開幕目前「マスターズ」優勝候補たちの原点回帰「我がゴルフ」

執筆者:舩越園子 2021年3月26日
カテゴリ: スポーツ
エリア: 北米
5カ月前は初制覇のD・ジョンソンが前回覇者タイガー・ウッズから着せられたが、今回グリーン・ジャケットを着るのは!?(C)EPA=時事
 

 ゴルフの祭典「マスターズ」の季節が、すぐそこまで来ている(4月8~11日、米ジョージア州「オーガスタ・ナショナルGC」)。

 昨年大会はコロナ禍による影響で異例の11月開催だったため、わずか5カ月後に次なるマスターズを迎えようとしていることは、これまた異例である。

 だが、その5カ月間のうちにゴルフ界にも選手たちにもさまざまな変化があった。だからこそ、今年のマスターズへの期待はことさらに膨らんでいる。

 今、最大の注目を集めているのは、もちろん、27歳の米国人ブライソン・デシャンボーだ。今年3月の「アーノルド・パーマー招待」を見事に制し、通算8勝目を挙げた。翌週の「ザ・プレーヤーズ選手権」でも優勝争いに絡み、残念ながら3位タイに甘んじたが、フェデックスカップランキングでは1位へ浮上し、絶好調ぶりを世界に示した。
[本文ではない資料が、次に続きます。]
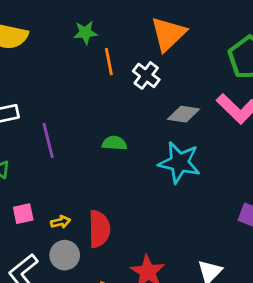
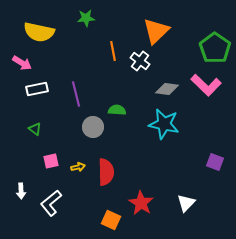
green star: (85, 33) -> (86, 18), moved
purple line: (48, 140) -> (76, 94), moved
gray circle: (65, 255) -> (93, 127), moved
 それほど実績を上げながらも、デシャンボーは飽くなき努力を続けている。プレーヤーズ選手権の舞台「TPCソーグラス」の練習場で毎日、最後まで球を打っていたのはデシャンボーだった。

「僕は完璧主義者だ。死ぬまで練習を止めない。ゴルフを辞めるまで努力を止めない」

 振り返れば、昨年のマスターズ開幕前、デシャンボーの姿は、他選手たちにとってはある意味、脅威だった。コロナ禍で一時休止された米ツアーが6月に再開されたとき、巨漢となって登場したデシャンボーの姿に誰もが目を疑った。
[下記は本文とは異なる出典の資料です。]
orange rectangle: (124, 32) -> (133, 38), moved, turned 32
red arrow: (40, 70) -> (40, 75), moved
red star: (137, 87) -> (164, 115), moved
 ハイカロリーな食事やプロテイン・ドリンクを大量に摂って体重を前年から50ポンド(約23キロ)も増やし、厳しいトレーニングを重ねて筋肉増強に努め、飛距離アップを図った彼の奇想天外なチャレンジは、すぐさま出場3試合連続のトップ10入りへ、7月の「ロケット・モーゲージ・クラシック」優勝へ、9月のメジャー「全米オープン」初制覇へという形で結実した。
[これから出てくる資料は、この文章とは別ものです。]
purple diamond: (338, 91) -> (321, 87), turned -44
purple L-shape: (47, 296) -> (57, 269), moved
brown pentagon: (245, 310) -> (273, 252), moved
 その勢いのまま、デシャンボーが11月のマスターズを制覇するのではないか――そんな期待が膨らんだことは当然の流れだった。巨体から打ち放たれる飛距離は370ヤードを超えていたが、さらに彼は「マスターズには48インチのドライバーを持っていく」と公言し、オーガスタをパワーで捻じ伏せようと躍起になっていた。

 しかし、いざ蓋を開けてみたら、デシャンボーは原因不明の体調不良を起こし、48インチのドライバーも使わずじまいで、期待外れの34位タイに終わった。

デシャンボーの「新たな戦い方」

 とはいえ、練習や努力を「決して止めない、諦めない」のがデシャンボーである。昔から物理化学的見地からゴルフを見つめ、トライアル&エラーを繰り返してきた彼は、昨年のマスターズで振るわなかった原因を追究し、反省し、新たなチャレンジに乗り出した。

 体調不良の原因究明のため、「たくさんの病院であらゆる検査を受けた」結果、過度の緊張によって脳の前頭葉が過敏に反応することによる神経性の体調不良と診断された。その結果、「規則正しい生活と睡眠、リラックスと深呼吸を心掛けたら、体調もゴルフの調子も良くなった」。

 故郷であるカリフォルニア州マデラに戻り、ジュニア時代からのコーチ、マイク・シャイを訪ねて、スイングの基本を振り返った。その上で現コーチのクリス・コモとスイングをブラッシュアップし、飛距離のみならず正確性も高めるスイングづくりを目指してきた。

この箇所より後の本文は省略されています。